# My Final Post



## quackattack (Sep 27, 2003)

After thinking about this for a while, I think its time for me to leave the site. Its been a good couple years up until recently, and I've met alot of great people. I'd like to thank you all for you help.

The reason for my leaving is that lately there has been alot of b*llsh*t posts and people being jerk offs and it just gets old. Same old stuff everyday. You guys are lucky that Chris, being the good guy that he is puts up with it anymore, i'm suprised more people aren't being booted from the site. And I know alot of guys that feel the same way.

I'd like to say good luck to everyone this fall in the field and in life. Enjoy life, be safe, and keep up the good work preserving hunting for the future. And maybe when some people grow up a little bit I'll be back but until then, put a hurtin on them birds!!  
Thanks Guys,
PS: Thanks Chris and the Nodak Crew, and good luck with the site in the future.
Take it easy!
:beer:


----------



## GooseBuster3 (Mar 1, 2002)

It happens every year, Im surprised I havent been siring the pot.. I think they call it pre waterfowler season cycle. (PWS).
The Nr's get it really bad... :wink: :lol:


----------



## deacon (Sep 12, 2003)

quackattack,

you just need to ignore some people on this site. I went through the same thing a couple of years ago. My feedback and opinion sharing on issues has really dropped. Personal attacks and any opinion other then theirs is completely wrong in their mind (complete lack of respect for others). Good luck to you and thanks for participating.


----------



## mallardhunter (May 15, 2004)

Why would you leave? Its pointless, no one makes you read all the bull. JMO I love this site and I don't plan on leaving it.


----------



## Hunter_58346 (May 22, 2003)

....and remember if you leave, they won :-?


----------



## njsimonson (Sep 24, 2002)

Happy Trails!

We'll all still be waiting here at the ol-cyber-waterin-hole when you decide to venture round again! Have a good season!

(By the way, has anyone ever wondered why the heck these "Dear Nodakers" posts always soooo dramatic, like breaking up with a girlfriend or something?!? Is it the innate need for attention or what? If I was going to stop visiting a website, I'd just STOP VISITING A WEBSITE...its not like I owe others online alimony, or 1/2 the mortgage payment or even an explaination...sheesh!  )


----------



## dosch (May 20, 2003)

NJ

Exactly!!!! Lonely soul.............................


----------



## Choclab (Nov 19, 2004)

Well said Mallardhunter, why leave. I am a NR and absolutely love hunting in ND. Our luck has been poor, but the relationships with the residents has been nothing short of awesome. I research this site daily looking for information on "how to" rather than "where to". I've been hunting long enough to know if you scout a little, rewards will be paid. It actually frustrates me to see negative replies to specific questions about the "x". Why bother responding? Best of luck guys!


----------



## smalls (Sep 9, 2003)

njsimonson said:


> Happy Trails!
> 
> We'll all still be waiting here at the ol-cyber-waterin-hole when you decide to venture round again! Have a good season!
> 
> (By the way, has anyone ever wondered why the heck these "Dear Nodakers" posts always soooo dramatic, like breaking up with a girlfriend or something?!? Is it the innate need for attention or what? If I was going to stop visiting a website, I'd just STOP VISITING A WEBSITE...its not like I owe others online alimony, or 1/2 the mortgage payment or even an explaination...sheesh!  )

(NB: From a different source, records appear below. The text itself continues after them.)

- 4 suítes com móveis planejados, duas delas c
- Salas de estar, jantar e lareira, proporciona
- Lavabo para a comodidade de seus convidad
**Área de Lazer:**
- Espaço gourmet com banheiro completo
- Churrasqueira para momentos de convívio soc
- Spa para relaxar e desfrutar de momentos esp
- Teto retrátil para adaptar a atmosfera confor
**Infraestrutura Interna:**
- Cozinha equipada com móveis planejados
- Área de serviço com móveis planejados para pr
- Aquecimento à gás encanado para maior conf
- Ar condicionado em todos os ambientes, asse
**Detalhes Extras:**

I like to leave similar notes at taverns and gas stations when I feel I need to move on just to remind them how much they'll miss me. In fact I just left such a note at Safeway that I will no longer be buying my meat products there, but down the street at Albertsons. What does that make me NJ? :beer:


----------



## howlplay (Aug 23, 2005)

You'll be back!!! The withdrawals will set in faster than you think buddy. Otherwise have a good one!


----------



## Sasha and Abby (May 11, 2004)

Bye...


----------



## Burly1 (Sep 20, 2003)

Sorry to see you go kid, but if your skin is that thin, you probably made the right decision. Good luck, Burl


----------



## taddy1340 (Dec 10, 2004)

Good bye! NJ is right on ... I saw the same when someone else was going to leave ... people treated it like a funeral... no fault of his. I don't think he was looking for those replies. Anyway too dramatic for me! It is one thing to say your leaving because of a move or something, but the sob story has got to go.

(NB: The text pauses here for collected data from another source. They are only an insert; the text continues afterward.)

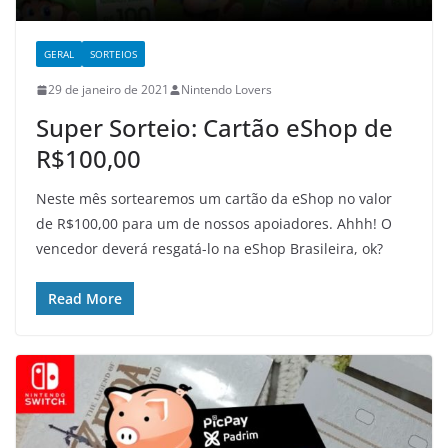
GERAL
SORTEIOS
29 de janeiro de 2021
Nintendo Lovers
Super Sorteio: Cartão eShop de
R$100,00
Neste mês sortearemos um cartão da eShop no valor
de R$100,00 para um de nossos apoiadores. Ahhh! O
vencedor deverá resgatá-lo na eShop Brasileira, ok?
Read More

Kid, you need some thicker skin. Life is too short for others to dictate how you feel. Best of luck in the future ... there will be no doubt I have some more new enemies after this! :lol:


----------



## redfishman (Apr 3, 2004)

My humble suggestion would be to geaux and fix a wood duck gumbo with alot of andouille sausage-okra and french bread and a 32oz mug of crown and 7--fire up a fine cigar-- and watch the sun set at the marsh with friends and family.....it kinda puts things in its proper perspective.....


----------



## fox412 (Mar 18, 2005)

Later and good luck. You have the whole world ahead of you at 18. I agree with NJ and Burly on this one


----------



## Jiffy (Apr 22, 2005)

quackattack, dont let people defer you from posting......its not worth it. However, if you cant take the "harsh" words from others, I think you may need to frequent "nickelodeon.com". You may find that more too your liking. My 3 year old daughter is on there quite a-bit!! Maybe she will be nicer than I!!!

Seriously man, if you cant take a little "bleep talk" you probably should'nt be on here!!! People dont always agree!! Yah, sometimes it gets personal!!! That is just the way it is. Hell, If I was so partial to comments of others I would have left along time ago.....Is'nt that right Gohon, Plainsman, G/O (whom of which I am still waiting for a response from)..........  None the less, if ya have to go, ya have to go...It just seems like a "Cop Out" to me!!!! IMO!!! Do what you have to do man!!! The world will keep turning without ya!! Latter!!!


----------



## Leo Porcello (Jul 10, 2003)

A 16 year old kid telling people they need to grow up. 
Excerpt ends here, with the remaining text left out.